I would also like to thank the Infectious clinic, at Umeå University hospital, and my boss Carolina Lundberg, for giving me the time and opportunity to do research, even though this prolongs my residency. After the dissertation, I´ll be back! I would also really like to thank all my colleagues at the clinic, for being so supportive. I am so glad that I work in such a great place, with such talented and nice people. Stephan Stenmark, Johan Wiström, Lena Skedebrant and Denise Jarvis: thanks for letting me work with you, it is always a pleasure! Jens Boman, thank you for introducing me to “Smittskyddet”.

I would also like to thank my supporters outside of work....

All the members of the girl mafia: Sofie, Hanna, Ida, Sara, Sara and Åsa. Thanks for being such great friends all these years, and I look forward to our next girl weekend! Sofie, an extra super thanks for your support and help .

Eda och Oskar! Thanks for being such great people and neighbours, and Eda, now when your back home, let´s go to IKSU! All other great neighbours and “förskole” friends at Sofiehem, it is always great seeing you all.

A big hug goes to Johan´s family, now being my family too. Kristina, Åsa and Anna, thanks for a great time in Paris! Hope we can do another trip some day. It is really great that we have such tight family bonds, especially for the kids. A special thanks to Kristina and Arne for all your help in our daily family-life puzzle.
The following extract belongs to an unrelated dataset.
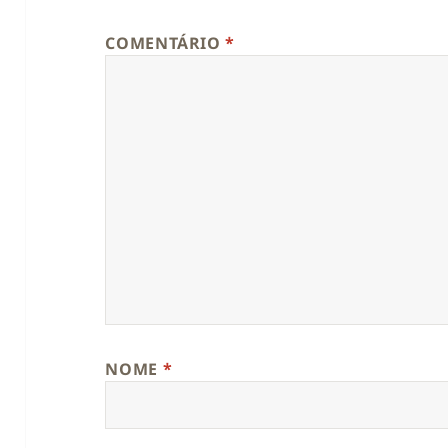
COMENTÁRIO
*
NOME
*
Thanks to mamma and pappa and my little sister Camilla. Mum and dad, you have always supported me and helped me out. I know I can always count on you and I love you! Mum, sorry for being so distracted lately. My wonderful Sis, you are the best! David, our “bus-David”-thanks for all the good times and please marry my sister soon. Thanks for making me an ant and good-mother to Viktor, and I hope for more kids . Let us meet in “Rag” during lasy summer days! Who will get the biggest fish?

Last and mostly, I would like to thank my own family. My wonderful two children, Klara and Sofia! Mummy loves you, and you are the best that has ever happened to me! Johan, my husband: You are the love of my life! Thanks for all your support and for taking care of me and the kids. Yoy make me happy, and I am looking forward spending the rest of my life with you.